Die Stadt Stuttgart spielt nach Hengefelds Einschätzung eine unrühmliche Rolle. Für Werk und Weg zahlte sie nichts, mehr noch: Sie rührte keinen Finger, um die nächtliche Anfahrt zu erleichtern. Immerhin waren Spezialgenehmigungen nötig, die Bundesstraße musste zeitweise gesperrt werden, damit der Lastwagen die Fläche unterhalb des Stadtpalais‘ ansteuern konnte. Peter Lenk, der die nächtliche Aktion begleitete, bestätigt: „Das Amt hat sich unmöglich verhalten.“
Bereits die Imperia
Lenk und Broziat bilden buchstäblich ein altes Gespann. Die Singener Firma (früherer Sitz war Allensbach) schleppte bereits die imposante Figur der Imperia in den Konstanzer Hafen. Das war im Frühjahr 1993 und geschah im Rahmen einer Nacht-und-Nebel-Aktion. Zwei Schiffe waren damals nötig, um die 18 Tonnen schwere Kurtisane auf ihr heutiges Postament zu heben, das sich einmal in der Stunde um die eigene Achse dreht. Auf einem der Schiffe lag die Segmente der Imperia, das andere diente als Arbeitsschiff. Seniorchef Oskar Broziat (68) und sein Vater haben schon damals keine Rechnung geschrieben.
Nicht nur das satirische Werk eines Peter Lenk interessiert die Fachleute. Ihre Expertise war auch im Herbst 2017 gefragt, als das Wrack der „Landshut“ in einer russischen Transportmaschine nach Friedrichshafen geflogen wurde. Eine hochbrisante Aktion, in die sich zuletzt und mit großem Tamtam der damalige SPD-Chef Sigmar Gabriel einbrachte.

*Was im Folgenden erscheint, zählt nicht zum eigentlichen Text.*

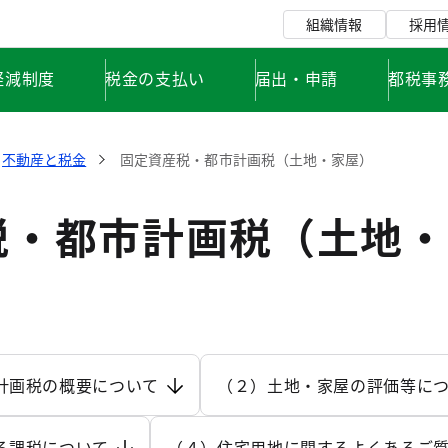
組織情報
採用
軽減制度
税金の支払い
届出・申請
都税事
不動産と税金
固定資産税・都市計画税（土地・家屋）
税・都市計画税（土地・
計画税の概要について
（２）土地・家屋の評価等に
る課税について
（４）住宅用地に関するよくあるご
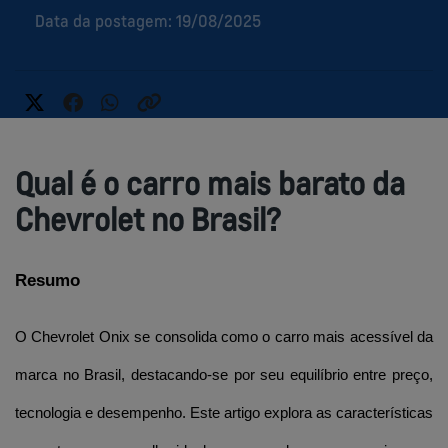
Data da postagem: 19/08/2025
Qual é o carro mais barato da
Chevrolet no Brasil?
Resumo
O Chevrolet Onix se consolida como o carro mais acessível da 
marca no Brasil, destacando-se por seu equilíbrio entre preço, 
tecnologia e desempenho. Este artigo explora as características 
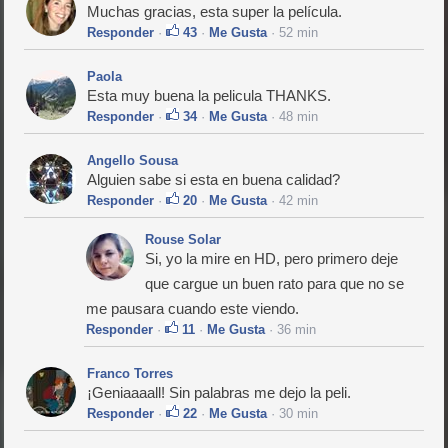
Muchas gracias, esta super la película.
Responder
·
43
·
Me Gusta
· 52 min
Paola
Esta muy buena la pelicula THANKS.
Responder
·
34
·
Me Gusta
· 48 min
Angello Sousa
Alguien sabe si esta en buena calidad?
Responder
·
20
·
Me Gusta
· 42 min
Rouse Solar
Si, yo la mire en HD, pero primero deje
que cargue un buen rato para que no se
me pausara cuando este viendo.
Responder
·
11
·
Me Gusta
· 36 min
Franco Torres
¡Geniaaaall! Sin palabras me dejo la peli.
Responder
·
22
·
Me Gusta
· 30 min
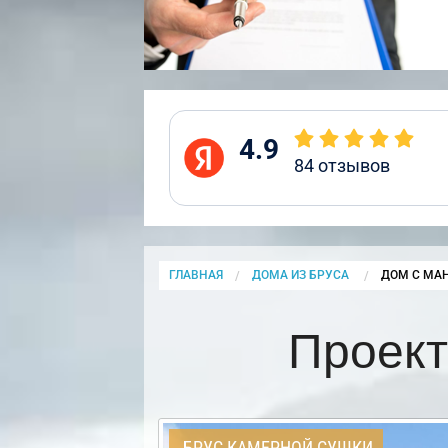
4.9
84
отзывов
ГЛАВНАЯ
ДОМА ИЗ БРУСА
CURRENT:
ДОМ С МА
Проект
БРУС КАМЕРНОЙ СУШКИ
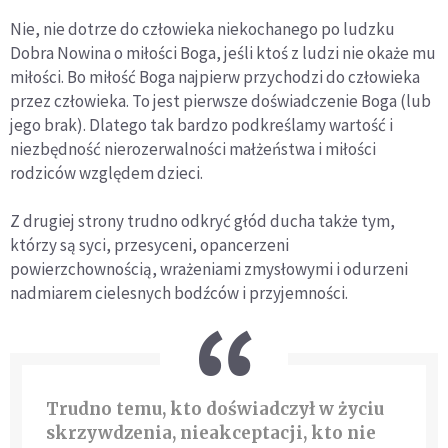
Nie, nie dotrze do człowieka niekochanego po ludzku
Dobra Nowina o miłości Boga, jeśli ktoś z ludzi nie okaże mu
miłości. Bo miłość Boga najpierw przychodzi do człowieka
przez człowieka. To jest pierwsze doświadczenie Boga (lub
jego brak). Dlatego tak bardzo podkreślamy wartość i
niezbędność nierozerwalności małżeństwa i miłości
rodziców względem dzieci.
Z drugiej strony trudno odkryć głód ducha także tym,
którzy są syci, przesyceni, opancerzeni
powierzchownością, wrażeniami zmysłowymi i odurzeni
nadmiarem cielesnych bodźców i przyjemności.
Trudno temu, kto doświadczył w życiu
skrzywdzenia, nieakceptacji, kto nie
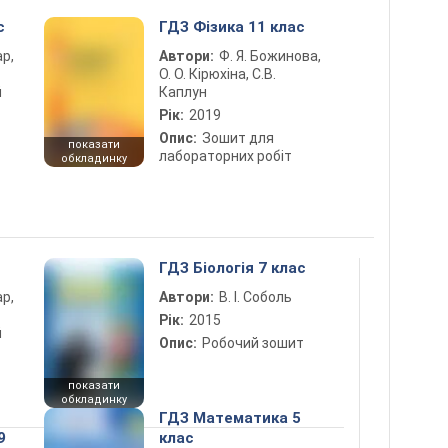
с
ГДЗ Фізика 11 клас
ар,
Автори:
Ф. Я. Божинова,
О. О. Кірюхіна, С.В.
й
Каплун
Рік:
2019
Опис:
Зошит для
показати
лабораторних робіт
обкладинку
ГДЗ Біологія 7 клас
ар,
Автори:
В. І. Соболь
Рік:
2015
й
Опис:
Робочий зошит
показати
обкладинку
ГДЗ Математика 5
9
клас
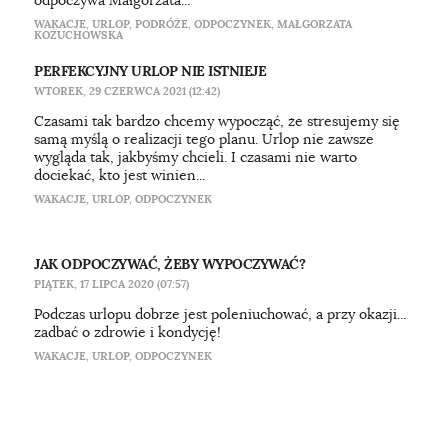
odpoczywa Małgorzata...
WAKACJE
,
URLOP
,
PODRÓŻE
,
ODPOCZYNEK
,
MAŁGORZATA
KOŻUCHOWSKA
PERFEKCYJNY URLOP NIE ISTNIEJE
WTOREK, 29 CZERWCA 2021 (12:42)
Czasami tak bardzo chcemy wypocząć, że stresujemy się
samą myślą o realizacji tego planu. Urlop nie zawsze
wygląda tak, jakbyśmy chcieli. I czasami nie warto
dociekać, kto jest winien...
WAKACJE
,
URLOP
,
ODPOCZYNEK
JAK ODPOCZYWAĆ, ŻEBY WYPOCZYWAĆ?
PIĄTEK, 17 LIPCA 2020 (07:57)
Podczas urlopu dobrze jest poleniuchować, a przy okazji...
zadbać o zdrowie i kondycję!
WAKACJE
,
URLOP
,
ODPOCZYNEK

Broziat übernahm die Aufgabe, Rumpf und Flügel des denkwürdigen Flugzeugs (Entführung 1977) aus dem Inneren der Antonow zu bergen und in den Hangar zu ziehen. Auch hier galt so viel: So schauerlich ihr Zustand auch ist, sollte die „Landshut“ doch schonend verlagert und ausgewickelt werden. 12 Tonnen wog allein der Rumpf. Auch dieses Mal wurde keine Rechnung gestellt.

Warum macht er das nur?
Dabei ist Broziat kein Unternehmen mit riesigen Umsätzen. Im Transportsektor – dem Herzstück der Firma – werden pro Jahr etwas zwei Millionen Euro Umsatz geschrieben, berichtet Hengefeld. Dazu kommen andere Geschäftsfelder, etwa der Handel mit Werkzeugmaschinen, die Verwaltung von Immobilien oder ein Start-up in der Schweiz. Broziat ist nicht Reinhold Würth aus Künzelsau, der moderne Kunst ebenso wie gotische Madonnen kauft und in luxuriösen Häusern präsentiert.
Der Grund für das Engagement ist vordergründig dieser: „Wir bekommen Werbung“, sagt Geschäftsführer Hengefeld. Ob sich das eins zu eins rechnet, weiß er nicht. Werbung ist kein exakter Faktor. Also setzt er noch eines drauf: „Die Firma Broziat hat eine soziale Ader.“
Als Privatmensch ist Hengefeld an Kunst übrigens kaum interessiert. „Rein persönlich habe ich mit Kunst nichts am Hut“, meint er schmunzelnd. Ihn reizt die Aufgabenstellung. Schweres Gerät hantiert an filigranem Gegenstand – da ist er bei Peter Lenk genau recht. Hammer und Amboss haben zueinander gefunden.